Long Term Risks From Heartburn Medicine

When it comes to taking heartburn medicine, forever might be too long.

Heartburn treatment often includes a powerful medicine to shut down stomach acid acid called proton pump inhibitors (PPIs). By halting acid production, PPIs offer welcome pain relief and give the irritated esophagus a chance to heal.

Examples of PPIs include: Prilosec (omeprazole), Prevacid (lansoprazole), Nexium (esomeprazole), Protonix (pantoprazole), Dexilant (dexlansoprazole), AcipHex (rabeprazole), Zegerid (omeprazole/sodium bicarbonate).

For people taking PPIs for the usual type of heartburn, no more than a few weeks of treatment is often required. Of course, more serious GI problems, including bleeding ulcers and rare endocrine tumors often require extended treatment lasting several months or more.

Very often, however,  PPI treatment of less serious GI problems continues far beyond a few weeks, with the potential for significant harm. And the fact that many PPIs are sold over the counter may create the false impression that they are risk-free for long-term use (although a careful review of the package insert suggests only a limited course of treatment).

Did you ever wonder why the stomach makes acid in the first place?
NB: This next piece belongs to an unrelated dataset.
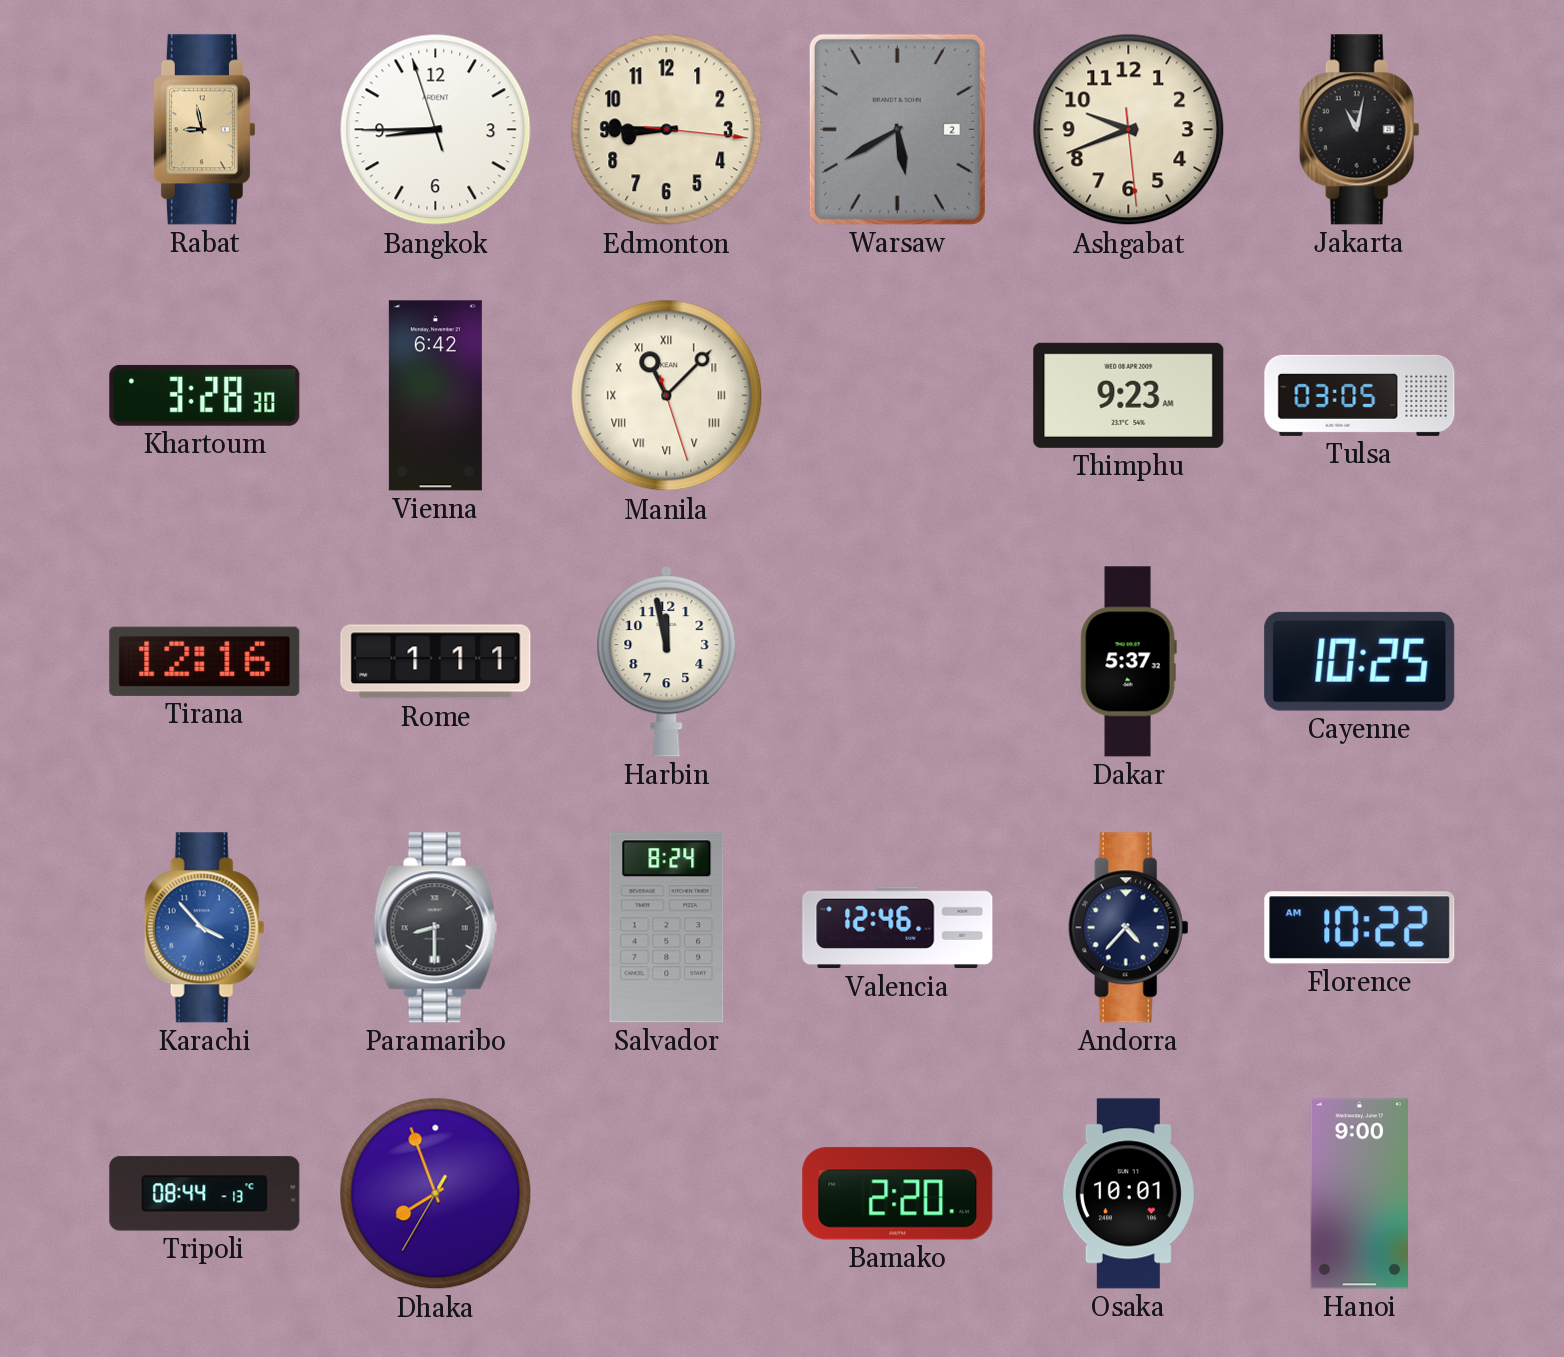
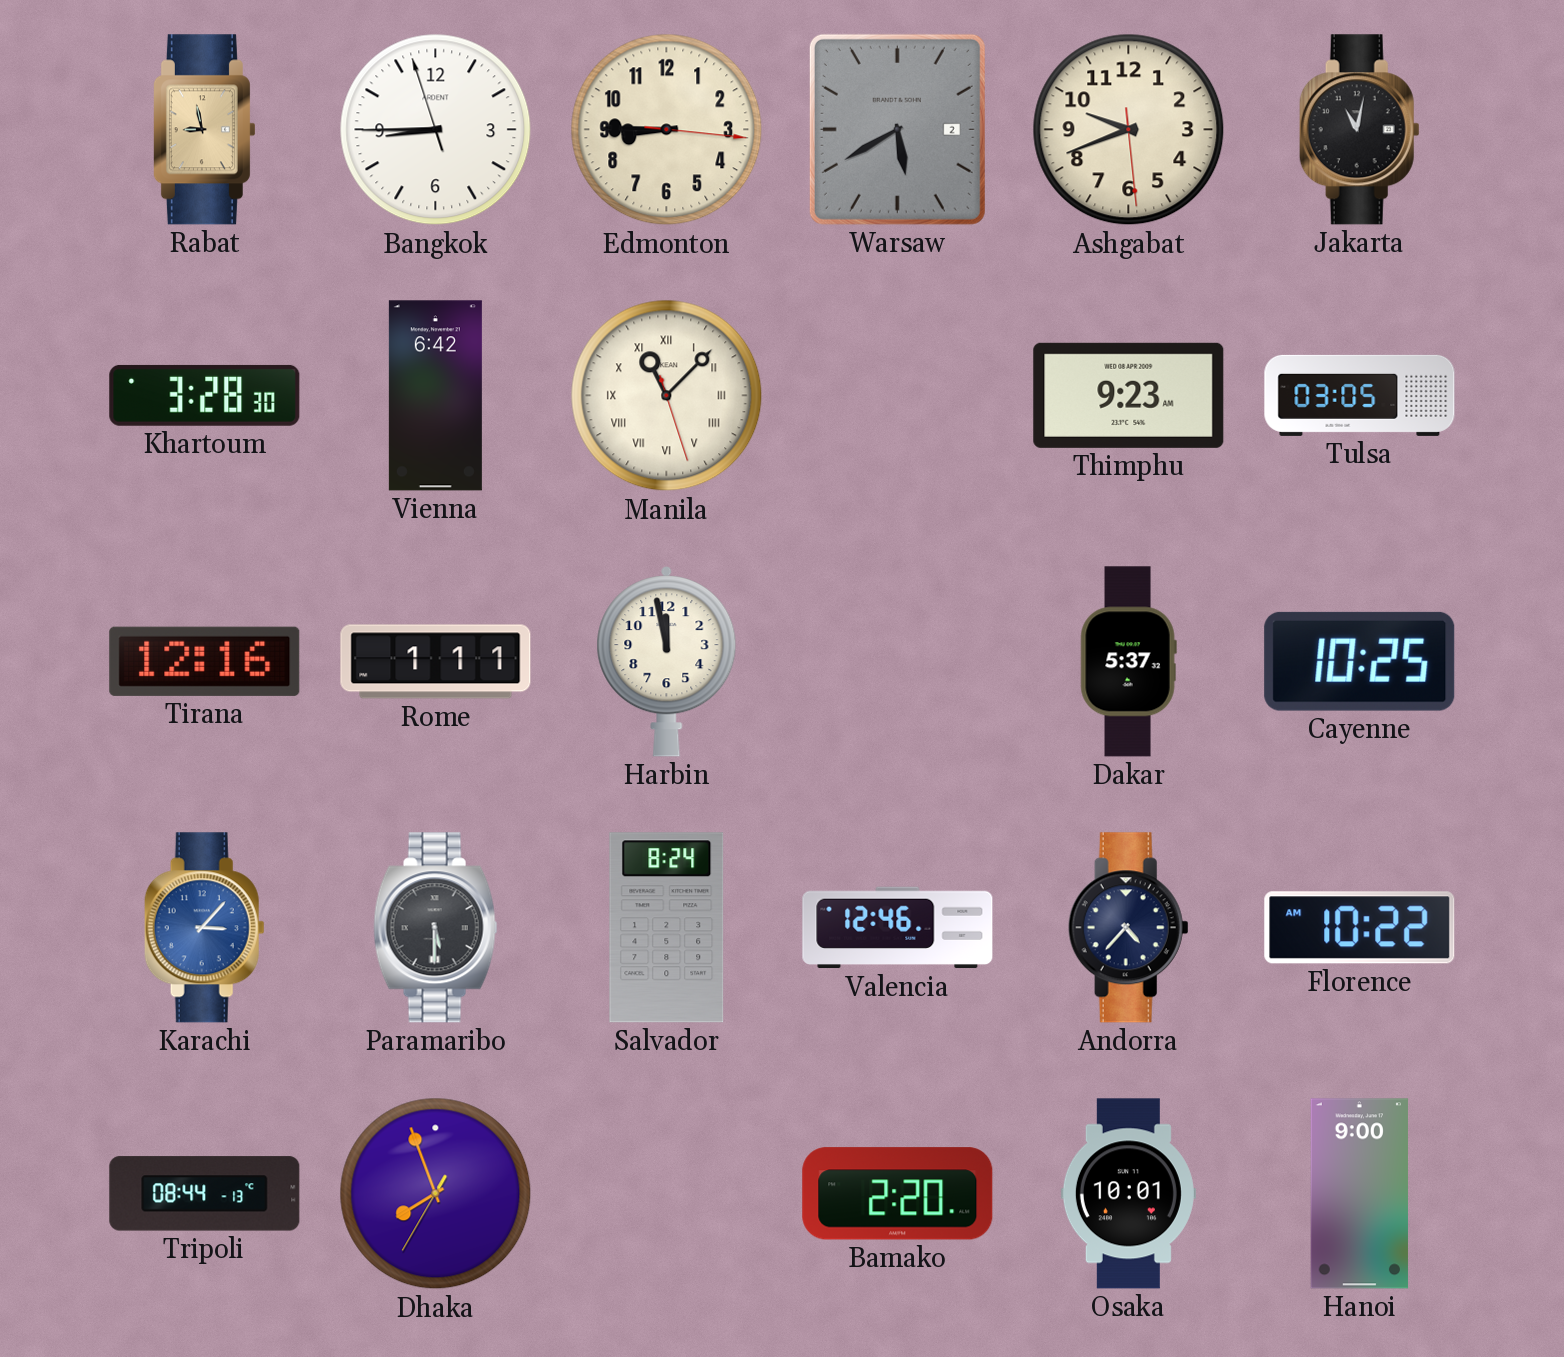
Karachi: 3:53 -> 3:07
Paramaribo: 8:30 -> 5:30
The idea of acid in the stomach may sound undesirable, but stomach acid serves a host of important health functions- including digestion and infection control.

The consequences of shutting down stomach acid production for a few weeks appear to be fairly small. Nevertheless, the risks of PPIs mount over time. Problems from PPIs are more likely after 3 months of use and continue to rise thereafter.

Long term risks from PPIs include:

 1. Magnesium depletion:

Extended use of PPIs is known to severely deplete magnesium levels in the blood. The FDA has issued a warning that the magnesium depletion by PPIs can be so severe that in as many as 25% of cases it can not be treated by magnesium supplements.

Magnesium is a vital mineral needed for hundreds of body functions and a deficiency can lead to weak bones, muscle spasms and irregular heart beats-some even fatal. If long-term use of PPIs is necessary, magnesium levels in the blood should be regularly monitored.

2. Vitamin B12 deficiency

Vitamin B12 in the diet is bound to proteins. Normally, the protein link to B12 is dissolved with stomach acid. When acid is suppressed by PPIs, Vitamin B12 is not remains bound up and does not enter the bloodstream. Symptoms of Vitamin B12 deficiency include weakness and fatigue. If long-term use of PPIs is necessary, Vitamin B12 levels in the blood should be regularly monitored.

3. Infection

Stomach acid helps to maintain a healthy balance of bacteria in the GI tract. Halting acid production with PPIs can disturb that delicate GI balance and promote the overgrowth of unhealthy colonies, including C. Difficile, a particularly difficult infection to treat.

Bottom Line:

Only your doctor can decide how long of a course of PPIs is needed based on your specific medical condition. You should never stop taking your medicine or adjusting the dose without the advice of your doctor.

But if you have been taking a PPI for longer than a couple of months, it’s worth having a conversation with your doctor to review the continued need for it-and if other alternatives exist.

Stopping a PPI abruptly can cause a “rebound” with a quick return of severe heartburn symptoms. Many people need to slowly taper off the medication or replace it with other less powerful medicine to help manage symptoms as the PPI is withdrawn.

As usual, addressing the underlying reasons for heartburn is a cornerstone of heartburn treatment. Some useful lifestyle strategies to prevent heart burn include: cutting down or eliminating caffeine and alcohol, avoiding spicy or greasy foods, and eating at least 3 hours before bedtime.